__Your objective__: Copy out, from the entries below, each line that holds the string "image".

__Extracted records__:
--- START ---

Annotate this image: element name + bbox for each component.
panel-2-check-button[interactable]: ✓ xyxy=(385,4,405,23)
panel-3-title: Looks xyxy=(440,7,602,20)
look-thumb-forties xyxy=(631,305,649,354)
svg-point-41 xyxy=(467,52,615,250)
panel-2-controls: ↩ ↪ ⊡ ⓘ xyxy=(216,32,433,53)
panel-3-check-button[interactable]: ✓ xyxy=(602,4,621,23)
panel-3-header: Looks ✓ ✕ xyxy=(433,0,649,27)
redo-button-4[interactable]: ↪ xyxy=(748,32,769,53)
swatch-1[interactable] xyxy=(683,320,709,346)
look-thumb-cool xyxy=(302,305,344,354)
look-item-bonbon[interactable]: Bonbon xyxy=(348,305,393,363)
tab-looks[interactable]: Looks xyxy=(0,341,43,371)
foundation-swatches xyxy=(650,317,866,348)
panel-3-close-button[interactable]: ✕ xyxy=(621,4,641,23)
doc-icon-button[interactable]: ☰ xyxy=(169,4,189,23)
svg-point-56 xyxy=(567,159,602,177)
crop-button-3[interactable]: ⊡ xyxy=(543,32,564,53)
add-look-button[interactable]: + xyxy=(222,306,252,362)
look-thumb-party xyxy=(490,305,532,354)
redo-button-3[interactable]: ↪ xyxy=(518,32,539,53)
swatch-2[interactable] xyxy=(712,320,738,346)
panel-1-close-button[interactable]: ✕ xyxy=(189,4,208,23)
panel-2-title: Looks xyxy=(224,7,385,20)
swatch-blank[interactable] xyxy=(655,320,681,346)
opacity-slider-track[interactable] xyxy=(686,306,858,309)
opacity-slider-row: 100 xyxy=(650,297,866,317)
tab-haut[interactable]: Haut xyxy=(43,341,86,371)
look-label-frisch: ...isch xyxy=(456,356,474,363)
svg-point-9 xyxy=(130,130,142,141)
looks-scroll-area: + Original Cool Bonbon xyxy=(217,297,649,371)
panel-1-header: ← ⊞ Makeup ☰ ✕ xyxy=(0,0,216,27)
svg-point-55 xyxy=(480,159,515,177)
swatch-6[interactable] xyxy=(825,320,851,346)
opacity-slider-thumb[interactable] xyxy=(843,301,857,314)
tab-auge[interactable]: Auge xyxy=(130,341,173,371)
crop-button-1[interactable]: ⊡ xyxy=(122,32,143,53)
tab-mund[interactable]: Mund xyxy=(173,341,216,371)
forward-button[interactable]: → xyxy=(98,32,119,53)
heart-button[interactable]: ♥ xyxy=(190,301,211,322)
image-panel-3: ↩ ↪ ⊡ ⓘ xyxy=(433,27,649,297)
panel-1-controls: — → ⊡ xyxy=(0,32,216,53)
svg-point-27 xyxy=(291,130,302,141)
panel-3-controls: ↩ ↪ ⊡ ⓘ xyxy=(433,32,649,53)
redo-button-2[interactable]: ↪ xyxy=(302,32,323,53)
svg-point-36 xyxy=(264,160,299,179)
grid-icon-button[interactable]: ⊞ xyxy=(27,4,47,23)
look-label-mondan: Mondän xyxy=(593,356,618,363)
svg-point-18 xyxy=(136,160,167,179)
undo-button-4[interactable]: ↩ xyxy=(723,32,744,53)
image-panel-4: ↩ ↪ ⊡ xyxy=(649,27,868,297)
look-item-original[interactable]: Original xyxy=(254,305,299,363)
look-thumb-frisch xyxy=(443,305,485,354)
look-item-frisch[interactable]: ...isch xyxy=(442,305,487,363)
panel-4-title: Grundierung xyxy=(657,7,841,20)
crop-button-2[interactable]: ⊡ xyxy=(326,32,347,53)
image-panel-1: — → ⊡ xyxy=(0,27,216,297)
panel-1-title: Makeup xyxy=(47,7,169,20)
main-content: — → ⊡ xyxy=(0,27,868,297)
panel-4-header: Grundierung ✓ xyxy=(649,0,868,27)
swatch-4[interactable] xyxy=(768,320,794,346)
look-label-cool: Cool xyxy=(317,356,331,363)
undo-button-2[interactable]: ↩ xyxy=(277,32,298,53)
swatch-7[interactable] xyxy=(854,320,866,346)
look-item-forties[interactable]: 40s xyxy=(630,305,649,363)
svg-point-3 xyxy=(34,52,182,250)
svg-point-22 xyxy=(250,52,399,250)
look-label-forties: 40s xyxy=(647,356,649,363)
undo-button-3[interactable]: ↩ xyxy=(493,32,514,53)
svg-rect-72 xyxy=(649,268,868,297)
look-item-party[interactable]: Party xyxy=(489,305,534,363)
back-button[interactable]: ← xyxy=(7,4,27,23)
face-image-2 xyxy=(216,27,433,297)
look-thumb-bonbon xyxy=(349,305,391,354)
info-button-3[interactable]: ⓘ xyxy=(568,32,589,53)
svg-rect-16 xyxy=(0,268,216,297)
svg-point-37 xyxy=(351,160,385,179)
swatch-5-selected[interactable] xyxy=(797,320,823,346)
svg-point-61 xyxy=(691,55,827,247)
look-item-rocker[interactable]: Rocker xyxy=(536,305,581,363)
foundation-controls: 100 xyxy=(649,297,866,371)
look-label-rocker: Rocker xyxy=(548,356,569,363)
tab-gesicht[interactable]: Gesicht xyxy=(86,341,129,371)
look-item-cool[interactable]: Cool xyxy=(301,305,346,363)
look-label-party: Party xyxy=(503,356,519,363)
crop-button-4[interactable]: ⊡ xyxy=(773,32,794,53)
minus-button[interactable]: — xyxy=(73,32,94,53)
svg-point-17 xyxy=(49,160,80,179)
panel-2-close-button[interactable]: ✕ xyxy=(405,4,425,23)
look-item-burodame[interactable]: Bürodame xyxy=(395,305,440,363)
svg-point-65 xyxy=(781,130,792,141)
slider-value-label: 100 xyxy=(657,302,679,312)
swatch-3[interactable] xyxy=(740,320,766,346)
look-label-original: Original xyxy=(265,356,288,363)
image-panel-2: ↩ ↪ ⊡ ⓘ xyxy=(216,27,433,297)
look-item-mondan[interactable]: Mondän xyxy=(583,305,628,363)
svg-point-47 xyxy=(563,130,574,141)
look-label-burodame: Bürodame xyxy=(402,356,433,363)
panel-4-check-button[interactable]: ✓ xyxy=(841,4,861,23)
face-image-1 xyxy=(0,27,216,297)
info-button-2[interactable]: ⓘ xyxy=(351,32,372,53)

--- END ---

__Result of this exercise__:
Annotate this image: element name + bbox for each component.
image-panel-3: ↩ ↪ ⊡ ⓘ xyxy=(433,27,649,297)
image-panel-4: ↩ ↪ ⊡ xyxy=(649,27,868,297)
image-panel-1: — → ⊡ xyxy=(0,27,216,297)
face-image-2 xyxy=(216,27,433,297)
image-panel-2: ↩ ↪ ⊡ ⓘ xyxy=(216,27,433,297)
face-image-1 xyxy=(0,27,216,297)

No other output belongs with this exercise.